Salah satu narasi paling viral adalah anggapan bahwa pendekatan pembelajaran berdiferensiasi (differentiated instruction) secara otomatis membuat semua siswa naik kelas.

Ini adalah miskonsepsi besar.

Diferensiasi Bukan “Kompensasi”, tapi Strategi Profesional

Pembelajaran berdiferensiasi dikembangkan oleh Carol Ann Tomlinson, seorang pakar pendidikan dari University of Virginia. Menurut Tomlinson:

“Differentiation is not about lowering standards; it is about giving multiple pathways to meet them.”(¹)

Tujuan diferensiasi adalah memungkinkan semua siswa mencapai standar minimal melalui strategi yang disesuaikan, bukan membebaskan mereka dari standar itu.

Fakta Kebijakan: Kurikulum Merdeka Tidak Mengharuskan Semua Siswa Naik Kelas

Dalam dokumen resmi Kemendikbud (Standar Penilaian Pendidikan 2022), tidak ada satu pun pasal yang menyatakan bahwa sekolah harus menaikkan kelas seluruh siswa.

Bahkan, keputusan kenaikan kelas tetap berada pada:

  • pemenuhan capaian kompetensi dasar,
  • hasil asesmen formatif dan sumatif,
  • kebijakan satuan pendidikan.

Kurikulum Merdeka hanya menekankan bahwa keputusan tidak naik kelas harus melalui pertimbangan pedagogis, bukan hukuman.

Lalu Mengapa Muncul Salah Kaprah Ini?

Banyak guru masih mengira bahwa:

  • karena diferensiasi memberi intervensi tambahan,
  • maka semua siswa otomatis harus berhasil,
  • dan jika tidak naik kelas dianggap “gagal diferensiasi”.

Padahal, diferensiasi bertujuan untuk memperluas peluang, bukan menjamin hasil.

2. Konsekuensi Pedagogis: Keputusan Naik Kelas dalam  Kerangka Diferensiasi

Dalam konteks diferensiasi, keputusan kenaikan kelas membutuhkan standar yang lebih ketat, bukan lebih longgar. Kenapa?

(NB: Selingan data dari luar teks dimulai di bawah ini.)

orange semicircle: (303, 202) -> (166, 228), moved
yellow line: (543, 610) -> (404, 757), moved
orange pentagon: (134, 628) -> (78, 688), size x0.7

Pertama, karena guru kini wajib melakukan asesmen diagnostik dan formatif.

Ahli asesmen Dylan Wiliam menegaskan:

“Assessment is the bridge between teaching and learning.”(²)

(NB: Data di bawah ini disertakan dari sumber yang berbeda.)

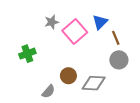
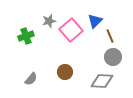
green cross: (27, 54) -> (26, 36), moved
gray diamond: (94, 83) -> (102, 81), moved
gray semicircle: (48, 91) -> (31, 79), moved

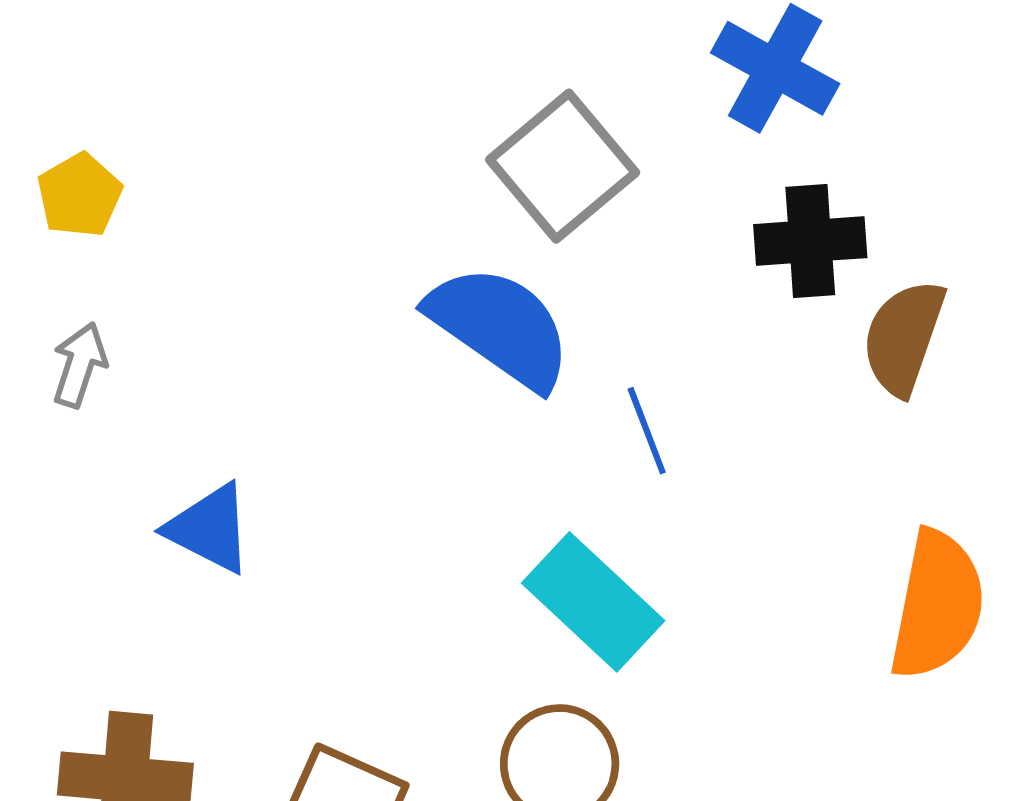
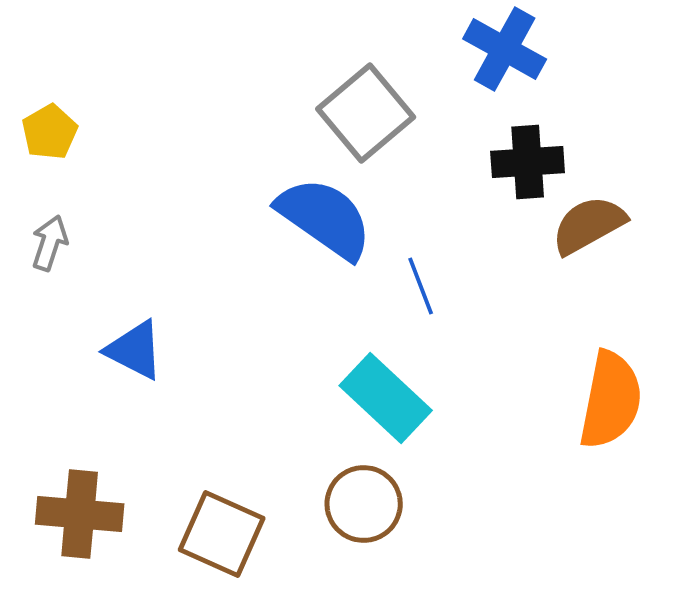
brown semicircle: (904, 337) -> (589, 225), turned 42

Dengan asesmen yang baik, guru bisa menentukan apakah ketidakmampuan siswa berasal dari:

  • kurangnya waktu belajar,
  • miskonsepsi,
  • masalah non-akademik,
  • atau kelemahan mendasar dalam literasi-numerasi.

Sehingga, keputusan naik kelas menjadi lebih berbasis bukti.

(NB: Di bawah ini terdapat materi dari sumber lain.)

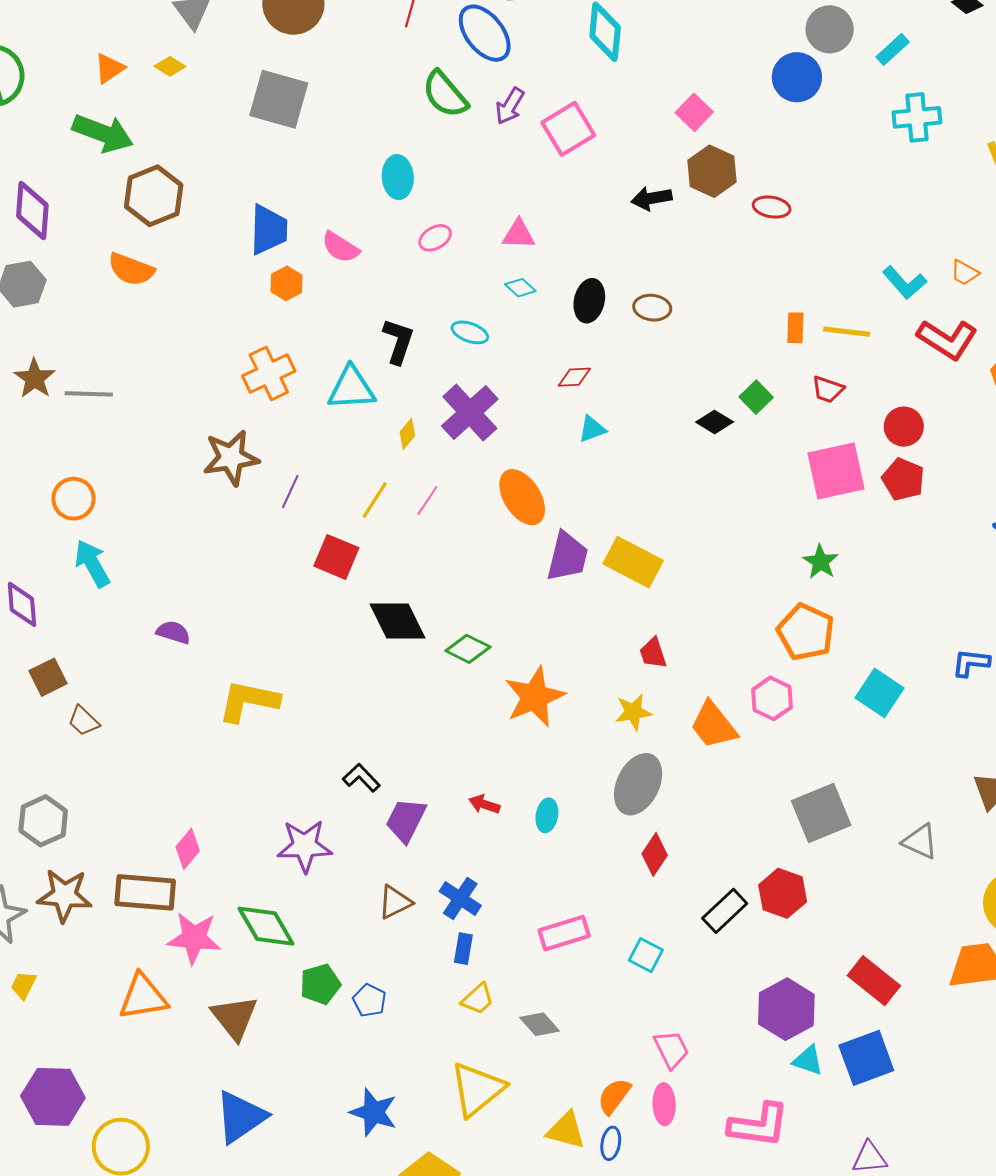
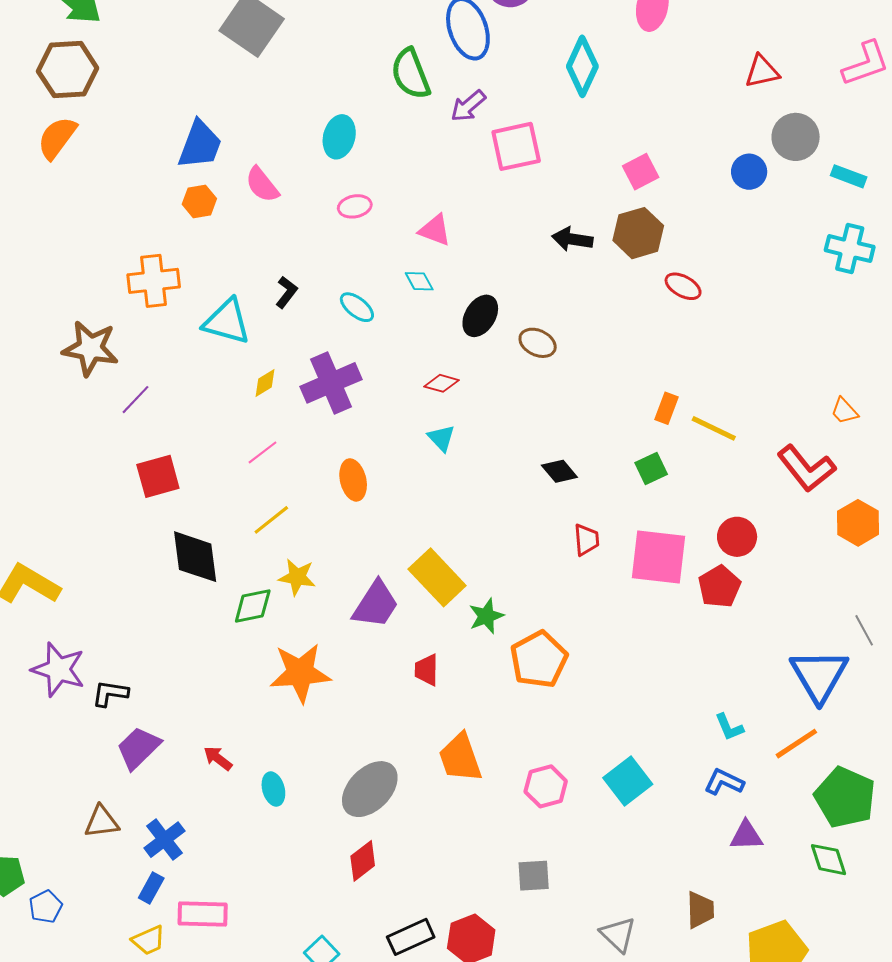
cyan rectangle: (893, 49) -> (849, 176), turned 44
blue circle: (797, 77) -> (749, 172), size x0.7
brown hexagon: (154, 196) -> (68, 70), moved
orange semicircle: (131, 269) -> (57, 138), turned 87
cyan L-shape: (905, 283) -> (729, 727), moved, size x0.7
black L-shape: (398, 341) -> (286, 292), size x0.7
red trapezoid: (828, 389) -> (586, 540), moved, turned -132
green square: (756, 397) -> (651, 469), moved
cyan triangle: (592, 429) -> (441, 438), turned 48
orange ellipse: (522, 497) -> (353, 480), size x0.7
yellow line: (375, 500) -> (271, 520), moved
red square: (336, 557) -> (158, 476), turned 33
purple trapezoid: (567, 557) -> (376, 604), moved
green star: (821, 562) -> (486, 616), moved
orange pentagon: (806, 632) -> (539, 659), moved
green diamond: (468, 649) -> (253, 606), turned -57
pink hexagon: (772, 698) -> (546, 786), moved
yellow star: (633, 712) -> (297, 577), moved
black L-shape: (361, 778) -> (110, 693), turned -57
gray square: (821, 813) -> (534, 876), size x0.6
cyan ellipse: (547, 815) -> (273, 789), turned -44
purple star: (305, 846) -> (58, 669), moved
pink rectangle: (564, 933) -> (203, 914), moved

Kedua, siswa yang tidak memenuhi kompetensi tetap dapat tidak naik kelas.

Dengan catatan:

  • sekolah memberi intervensi memadai,
  • ada bukti objektif bahwa kompetensi tidak tercapai,
  • keputusan diambil melalui rapat dewan guru.

Tomlinson menyatakan:

“Differentiated instruction does not remove accountability.”(³)

Artinya, tanggung jawab akademik tetap melekat.

Ketiga, beban profesional guru meningkat.

Diferensiasi tidak berarti memanjakan siswa. Justru:

  • guru harus menyiapkan banyak skenario pembelajaran,
  • melakukan asesmen berlapis,
  • menyediakan intervensi,
  • melakukan analisis kemajuan belajar.

Dengan demikian, keputusan naik kelas dalam era diferensiasi jauh lebih berbasis data, bukan berbasis emosi atau kebiasaan lama.

3. Mitos Bahwa Kurikulum Merdeka Menyebabkan Kemerosotan Kemampuan Dasar

Media sosial sering memviralkan kasus anak SMP yang tidak bisa membaca atau siswa SMA yang tidak menguasai perkalian dasar.
Lalu kesimpulannya: “Ini semua salah Kurikulum Merdeka.”

Padahal, kemampuan dasar bukanlah dampak kurikulum 3–4 tahun terakhir.
Kemerosotan literasi-numerasi adalah fenomena:

  • jangka panjang,
  • lintas kurikulum,
  • multisistem.

Temuan PISA: Masalah Ini Sudah Lama

Data PISA (OECD) menunjukkan:

  • Indonesia sudah berada di kuartil terbawah literasi sejak tahun 2000.
  • Pada PISA 2018, 70% siswa Indonesia gagal mencapai level literasi minimum.⁴
  • Tren stagnan terjadi sebelum Kurikulum Merdeka diluncurkan.

Artinya, menyalahkan kurikulum terbaru adalah kekeliruan logika.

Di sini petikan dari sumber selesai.